→ What you should do
Go through the material below, find each line with the word "freilerner", and copy those lines.

→ Given records
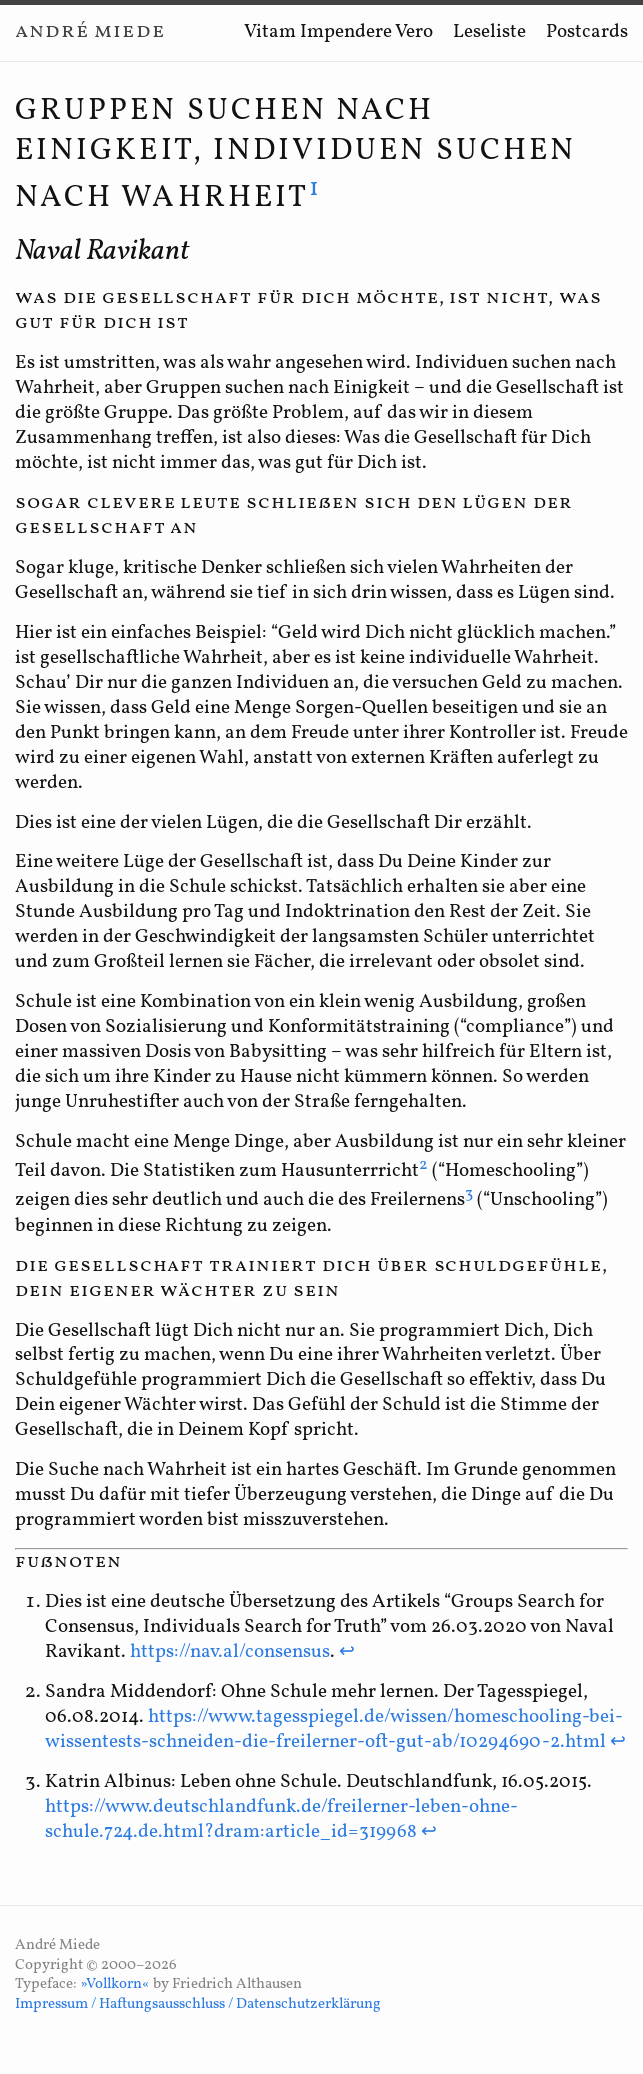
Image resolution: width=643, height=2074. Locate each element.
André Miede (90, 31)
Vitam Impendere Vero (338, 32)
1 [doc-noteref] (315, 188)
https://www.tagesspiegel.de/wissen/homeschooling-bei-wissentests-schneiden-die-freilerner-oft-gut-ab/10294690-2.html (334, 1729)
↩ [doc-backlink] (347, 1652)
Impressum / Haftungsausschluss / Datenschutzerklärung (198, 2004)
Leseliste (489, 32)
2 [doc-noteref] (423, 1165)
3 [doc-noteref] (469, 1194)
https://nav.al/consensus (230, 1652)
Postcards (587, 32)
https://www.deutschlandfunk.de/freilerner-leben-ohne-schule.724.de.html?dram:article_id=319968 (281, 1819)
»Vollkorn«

→ Reply to the task
https://www.tagesspiegel.de/wissen/homeschooling-bei-wissentests-schneiden-die-freilerner-oft-gut-ab/10294690-2.html (334, 1729)
https://www.deutschlandfunk.de/freilerner-leben-ohne-schule.724.de.html?dram:article_id=319968 (281, 1819)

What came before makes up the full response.